"Que vire lei!": com esse grito de guerra, centenas de mulheres acompanharam ao longo da madrugada a votação do Senado argentino, que acabou sentenciando o fim do projeto de legalização do aborto.
Após mais de 17 horas acompanhando o debate na rua, muitas resistiam nos arredores do Congresso. Dezenas de milhares de manifestantes tinham ido embora, devido ao frio, à chuva e a uma certeza cada vez maior de que o resultado seria adverso.
Por volta das três da madrugada, quando o rechaço ao projeto se tornou realidade, a raiva explodiu no lado verde, cor que identifica a luta pela legalização do aborto. Do outro lado da praça do Congresso, separados por cercas e policiais, os azuis "Pró-vida", como se autodenominam os contrários à legalização, festejavam com fogos de artifício.

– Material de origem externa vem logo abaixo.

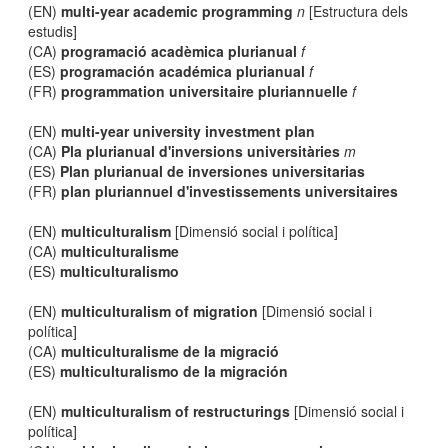
(EN)
multi-year academic programming
n
[Estructura dels
estudis]
(CA)
programació acadèmica plurianual
f
(ES)
programación académica plurianual
f
(FR)
programmation universitaire pluriannuelle
f
(EN)
multi-year university investment plan
(CA)
Pla plurianual d'inversions universitàries
m
(ES)
Plan plurianual de inversiones universitarias
(FR)
plan pluriannuel d'investissements universitaires
(EN)
multiculturalism
[Dimensió social i política]
(CA)
multiculturalisme
(ES)
multiculturalismo
(EN)
multiculturalism of migration
[Dimensió social i
política]
(CA)
multiculturalisme de la migració
(ES)
multiculturalismo de la migración
(EN)
multiculturalism of restructurings
[Dimensió social i
política]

"Isto acaba de começar, não poderão deter a maré feminista que veio para mudar a Argentina. Mais cedo ou mais tarde será lei", escreveu no Twitter após o fim da sessão no Senado a deputada Victoria Donda, uma das impulsoras do projeto no Parlamento.
A 700 metros do prédio, um telão transmitia o debate ao vivo. "Fora macho, fora macho", gritavam os manifestantes quando falava um senador contrário à legalização do aborto.
"Ganhamos nas ruas"
— Vamos continuar brigando, insistindo, como fazemos há um monte de anos — disse Sofía Spinelli, de 26 anos, que marchava junto a sua agrupação política Marabunta.
Para Spinelli, "vivemos dias históricos, porque antes éramos muitas, mas nunca tantas. Nas ruas ganhamos, mas a representação política não é fiel ao que acontece nas ruas", lamentou.
Para as mais jovens, foi sua primeira luta, mas também sua primeira derrota. Muitas choravam. Indignação e raiva, diziam.
— Há um retrocesso mais legal que social. Nós meninas fizemos um avanço. Nas ruas o aborto já é legal, nos bairros o aborto é legal, os que não perceberam isso são os que estão no Senado — lamentou Mailén, de 24 anos, da agrupação Miguelito Pepe, que trabalha com jovens em bairros carentes.
Com os olhos vermelhos pelo choro, a jovem admitiu: "Tê-lo tão perto e deixá-lo escapar dá muita raiva e indignação".
As mais veteranas recomendavam que as manifestantes se afastassem da zona para evitar violência e não caíssem em provocações. Momentos mais tarde, perto do Congresso, houve distúrbios e oito pessoas foram detidas.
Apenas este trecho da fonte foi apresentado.